The report “Youth Mental Health in New Jersey: Current Status and Opportunities for Improved Services” is based on a study that was developed in response to Governor Murphy’s proposed NJ Statewide Student Support Services (NJ4S) program, a proposal which sought to replace pre-existing mental health services co-located within certain schools in the state with a hub-and-spoke regional model. While the proposal to cut preexisting services was called off shortly after the completion of this study, its findings and recommendations remain important, offering insights on mental health indicators, a discussion of the state of New Jersey’s school-based mental health system, and case studies that draw out best practices from other states’ mental health programming. The report’s policy recommendations will inform New Jersey policymakers as the state will continue to consider the redesign of school-based mental health services in coming years to address the burgeoning youth mental health crisis.
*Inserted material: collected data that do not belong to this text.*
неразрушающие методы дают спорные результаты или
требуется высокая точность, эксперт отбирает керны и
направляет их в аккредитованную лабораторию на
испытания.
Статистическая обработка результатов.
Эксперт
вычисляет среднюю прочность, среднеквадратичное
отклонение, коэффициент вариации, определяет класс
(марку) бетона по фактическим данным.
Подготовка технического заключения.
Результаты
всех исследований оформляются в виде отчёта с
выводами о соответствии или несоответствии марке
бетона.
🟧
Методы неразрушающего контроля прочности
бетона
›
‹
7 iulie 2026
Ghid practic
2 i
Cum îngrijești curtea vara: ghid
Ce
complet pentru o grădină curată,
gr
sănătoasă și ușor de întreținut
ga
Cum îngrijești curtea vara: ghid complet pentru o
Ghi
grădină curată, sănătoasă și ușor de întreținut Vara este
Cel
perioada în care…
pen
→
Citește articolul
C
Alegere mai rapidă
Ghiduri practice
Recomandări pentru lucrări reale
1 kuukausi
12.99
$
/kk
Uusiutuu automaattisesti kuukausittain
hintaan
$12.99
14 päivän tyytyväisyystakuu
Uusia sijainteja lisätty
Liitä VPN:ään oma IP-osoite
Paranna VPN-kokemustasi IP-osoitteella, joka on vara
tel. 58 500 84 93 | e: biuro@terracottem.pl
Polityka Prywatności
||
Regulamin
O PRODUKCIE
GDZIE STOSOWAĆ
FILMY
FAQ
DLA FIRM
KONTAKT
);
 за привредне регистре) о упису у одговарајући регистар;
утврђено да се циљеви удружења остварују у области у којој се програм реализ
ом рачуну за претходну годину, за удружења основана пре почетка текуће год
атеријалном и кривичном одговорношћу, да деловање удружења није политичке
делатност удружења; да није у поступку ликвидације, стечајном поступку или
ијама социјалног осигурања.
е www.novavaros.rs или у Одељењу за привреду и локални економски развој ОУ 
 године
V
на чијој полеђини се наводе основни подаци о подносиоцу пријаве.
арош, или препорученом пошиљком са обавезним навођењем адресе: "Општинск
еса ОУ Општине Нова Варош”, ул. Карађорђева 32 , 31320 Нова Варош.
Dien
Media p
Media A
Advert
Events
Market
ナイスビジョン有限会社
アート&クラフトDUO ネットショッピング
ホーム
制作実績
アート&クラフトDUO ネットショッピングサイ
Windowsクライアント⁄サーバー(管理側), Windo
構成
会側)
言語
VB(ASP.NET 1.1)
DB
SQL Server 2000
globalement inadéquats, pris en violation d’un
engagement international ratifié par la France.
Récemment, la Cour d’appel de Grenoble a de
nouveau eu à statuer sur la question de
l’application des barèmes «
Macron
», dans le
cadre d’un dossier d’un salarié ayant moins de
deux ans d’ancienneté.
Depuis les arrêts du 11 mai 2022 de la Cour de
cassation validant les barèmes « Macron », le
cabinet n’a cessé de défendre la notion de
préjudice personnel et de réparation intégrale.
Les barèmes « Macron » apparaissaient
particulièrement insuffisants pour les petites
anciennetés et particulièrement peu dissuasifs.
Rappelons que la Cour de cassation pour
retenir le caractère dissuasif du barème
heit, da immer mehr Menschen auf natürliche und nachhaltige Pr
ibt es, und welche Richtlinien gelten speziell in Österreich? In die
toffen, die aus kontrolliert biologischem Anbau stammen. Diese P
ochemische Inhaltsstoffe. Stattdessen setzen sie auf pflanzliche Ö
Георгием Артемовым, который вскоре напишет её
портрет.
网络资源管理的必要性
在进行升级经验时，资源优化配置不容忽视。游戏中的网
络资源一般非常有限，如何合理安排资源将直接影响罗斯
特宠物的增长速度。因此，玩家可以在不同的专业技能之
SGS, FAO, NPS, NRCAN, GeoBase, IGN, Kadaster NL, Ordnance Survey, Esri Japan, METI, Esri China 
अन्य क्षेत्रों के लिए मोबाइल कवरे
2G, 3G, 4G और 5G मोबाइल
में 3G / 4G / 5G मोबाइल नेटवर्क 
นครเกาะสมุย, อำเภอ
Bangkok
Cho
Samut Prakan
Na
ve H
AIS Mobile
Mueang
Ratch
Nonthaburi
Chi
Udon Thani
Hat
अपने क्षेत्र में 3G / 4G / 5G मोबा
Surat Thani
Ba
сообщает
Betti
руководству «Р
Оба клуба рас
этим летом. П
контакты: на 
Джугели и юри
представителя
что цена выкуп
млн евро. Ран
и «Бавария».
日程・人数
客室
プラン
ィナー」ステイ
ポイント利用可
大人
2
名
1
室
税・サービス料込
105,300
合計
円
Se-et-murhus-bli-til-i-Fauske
The first phase of the study collected and analyzed recent data from federal and state agency sources about mental health conditions and social and environmental determinants of mental health for New Jersey middle school and high school students. Data categories included mental health illnesses and symptoms, suicide, family and peer relationships, tobacco and alcohol consumption, community conditions and more. The study also found and noted a number of shortcomings and caveats concerning reliable and complete mental health statistics at the state level that point to a need for improved tracking of this important aspect of well-being and health.

Key takeaways include:

  • From a quarter to a half of New Jersey youth are experiencing poor mental health in the form of emotional or depressive problems, sadness, or hopelessness for extended periods of time.
  • About a third of New Jersey youth have experienced an Adverse Childhood Experience (ACE).
  • Female students are up to 50% more likely to experience anxiety, sadness, or suicide ideations than male students.
  • Hispanic youth are more likely to feel unsafe at school than White or Black students and suffer more emotional disturbances.
  • White youth suffer anxiety in higher proportions than Black, Hispanic, or Asian youth.
  • White and Hispanic youth engage in more binge drinking and are more likely to be victims of bullying than Black youth.
  • The proportion of poor neighborhood and familial determinants of mental health is higher in Hispanic and Black populations.
  • Asian students are less likely than other racial/ethnic groups to experience risk factors for developing poor mental health outcomes.
  • One in six families reports no insurance for mental health and about half found difficulty getting adequate counseling.

The second phase of the study involved conducting research on the structure of New Jersey’s current school-based mental health system, and obtaining insights from case studies conducted on Washington D.C., Maryland, and Wisconsin’s state-level systems.  Drawing on these lessons, the report culminates with a set of policy recommendations including:

  • Support and enhance current mental health programs.
  • Implement creative options to improve equitable access to the Department of Children and Families’ School-Based Youth Services Program (SBYSP).
  • Expand New Jersey’s School-Based Health Center (SBHC) network both geographically and functionally to broaden the reach of low-cost mental health services.
  • Standardize school-linked mental health services and require Multi-Tiered Systems of Support (MTSS) for intervention and referral services.
  • Pilot a hub model in one or two regions while retaining the school-based service model, (if a shift to a regional service delivery model is considered).
  • Use Child Study Teams (CST) more extensively in a mental health framework.
  • Improve access and clarity of outreach materials on available youth mental health services.

The report stresses and supports the importance of equitable access to mental health professionals and continuity of care as key elements to stem the current crisis and build toward a bright and healthy future for all New Jersey youth.

Dr. Karen Lowrie is Associate Director of the Environmental Analysis and Communication group within the Center for Urban Policy Research at the Bloustein School of Planning and Public Policy at Rutgers University and Brooke Schwartzman is a graduate student in the Edward J. Bloustein School of Planning and Public Policy at Rutgers University.